Беда была в том, что сценарий не клеился. Герой (он назвал его условно Антип Захарович) — ровесник века: в восемнадцать делал революцию, в тридцать раскулачивал, в тридцать семь сел, в пятьдесят три вышел, но не озлобился, осознал все ошибки культа личности, а в восемьдесят семь наконец узнал горькую правду о себе и о своем времени. И… здесь два варианта. Первый: «И не поверил этой правде», второй: «И благословил судьбу, что дожил до этого прозрения».

А дальше начинался полный затык, потому что было непонятно, на котором варианте остановиться.

Когда он писал прозу, герои его часто «своевольничали», то есть начинали вести себя совсем не так, как нужно было ему, Альберту Леонидовичу Пильневу, и это зачастую помогало найти правильный путь. В сценариях (и это тайна) герои подчинялись ему беспрекословно.

Второй вариант, «Прозрение» (название условное), больше соответствовал духу времени, зато первый (не поверил и все такое) был в каком-то смысле интереснее, да и правды в нем было больше, в восемьдесят семь лет разве что Льву Толстому под силу было себя переделать. И все бы понятно, если бы не кроткое согласие Антипа Захаровича служить верой и правдой как первому, так и второму варианту. Какие бы ситуации ни предлагал ему Пильнев, исписывая горы бумаги, выдуманный старик только косил на автора желтым оком и, с умной складочкой поджимая губы, тут же угадывал, что от него требовалось.

Пильнев возненавидел Антипа Захаровича и решил избавиться от него, омолодив героя на двадцать лет. Шестьдесят семь вполне приличный возраст, когда прозрение вполне уместно, когда человек будет не врагом новых идей, а горячим защитником.

Конверсия

Телевизионная дива кокетливо вздохнула и поведала, что нигде так дешево, как в «Алисе», вы не купите…

— Сволочь, — бросила на ходу Ольга диве, выключила телевизор и, припечатывая босыми пятками линолеум, проследовала на кухню.

Вы пороли когда-нибудь парашют? У ног лежит белое блестящее облако, пар, снег. Нет, облако все-таки лучше, потому что легко представить, как в горней выси это белое чудо опускается к грешной земле. Под куполом человечек, с земли — червячок в коконе комбинезона, но сам-то он ощущал себя венцом творенья и со счастьем, а может быть, с испугом смотрел на разлинованную планету: леса, дороги, реки, трубами ощеренные города.
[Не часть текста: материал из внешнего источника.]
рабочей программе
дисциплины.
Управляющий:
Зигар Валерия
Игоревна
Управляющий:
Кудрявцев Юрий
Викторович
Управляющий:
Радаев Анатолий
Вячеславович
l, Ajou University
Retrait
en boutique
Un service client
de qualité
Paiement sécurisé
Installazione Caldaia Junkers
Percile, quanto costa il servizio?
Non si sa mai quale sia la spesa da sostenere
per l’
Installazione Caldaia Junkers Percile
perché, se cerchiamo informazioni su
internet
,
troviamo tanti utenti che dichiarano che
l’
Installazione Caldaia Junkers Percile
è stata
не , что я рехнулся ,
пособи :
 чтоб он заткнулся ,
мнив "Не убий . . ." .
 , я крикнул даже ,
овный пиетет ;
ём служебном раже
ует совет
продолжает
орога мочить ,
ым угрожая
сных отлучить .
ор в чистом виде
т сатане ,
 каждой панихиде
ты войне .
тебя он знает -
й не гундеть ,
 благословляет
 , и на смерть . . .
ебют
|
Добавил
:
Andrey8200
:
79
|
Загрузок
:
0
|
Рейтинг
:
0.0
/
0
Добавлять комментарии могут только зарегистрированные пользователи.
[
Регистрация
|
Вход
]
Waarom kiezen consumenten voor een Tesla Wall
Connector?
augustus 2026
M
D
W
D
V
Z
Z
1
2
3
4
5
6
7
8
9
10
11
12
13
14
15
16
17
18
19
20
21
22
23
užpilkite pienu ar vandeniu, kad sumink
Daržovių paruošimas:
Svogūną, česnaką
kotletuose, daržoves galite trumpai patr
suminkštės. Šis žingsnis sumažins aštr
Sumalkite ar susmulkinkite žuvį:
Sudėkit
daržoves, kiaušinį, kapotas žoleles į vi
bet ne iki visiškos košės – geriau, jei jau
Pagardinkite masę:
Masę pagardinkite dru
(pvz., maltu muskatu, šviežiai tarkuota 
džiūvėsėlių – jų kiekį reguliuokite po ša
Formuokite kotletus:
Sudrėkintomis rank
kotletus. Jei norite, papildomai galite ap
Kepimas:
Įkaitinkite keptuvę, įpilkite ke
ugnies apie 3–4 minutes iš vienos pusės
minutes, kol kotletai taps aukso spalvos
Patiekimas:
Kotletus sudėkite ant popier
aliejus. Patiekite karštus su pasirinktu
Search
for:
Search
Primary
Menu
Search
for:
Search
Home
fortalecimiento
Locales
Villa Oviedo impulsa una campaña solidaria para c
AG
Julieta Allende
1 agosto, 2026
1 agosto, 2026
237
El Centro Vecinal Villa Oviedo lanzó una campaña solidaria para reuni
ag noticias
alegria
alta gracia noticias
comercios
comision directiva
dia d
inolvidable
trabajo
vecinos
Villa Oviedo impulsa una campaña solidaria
Парашют занимал всю кухню целиком, дед прикинул — сто пятьдесят квадратных метров шелка. Вначале порола одна Ольга, потом не выдержала — какого черта! — и возник дед. Когда четыре руки, то сразу можно перейти с ножниц на лезвие. Гнилые нитки, намертво приварившиеся к шелку, так и трещали, с ума можно съехать, сколько на парашюте крепких нейлоновых тесемок! Тетю Гаяну не звали, она сама пришла с маленькими маникюрными ножничками в мягкой ручке. Порола она неторопливо, аккуратно, тем удивительнее было, что производительность труда сразу возросла.

Юность деда пришлась на оттепель. Теперь в свои пятьдесят с гаком лет он великолепно выглядит, никакого живота, очки в приличной черепаховой оправе организуют его несколько смятое лицо, придавая ему строгий академический вид. Как все шестидесятники, он твердо верит, что добро в человеке восторжествует. Дитя застоя Ольга заходится от его наивности. Прибавьте к этому «восторжествует» мягкие интонации Окуджавы, чтобы с кем-то там взяться за руки, друзья, еще гордость жителя одной шестой суши, спесь нации, первой попавшей в космос, желание в каждой захардяшной мыслишке разобраться до дна, и вы поймете, что контакта у дочери с отцом не было.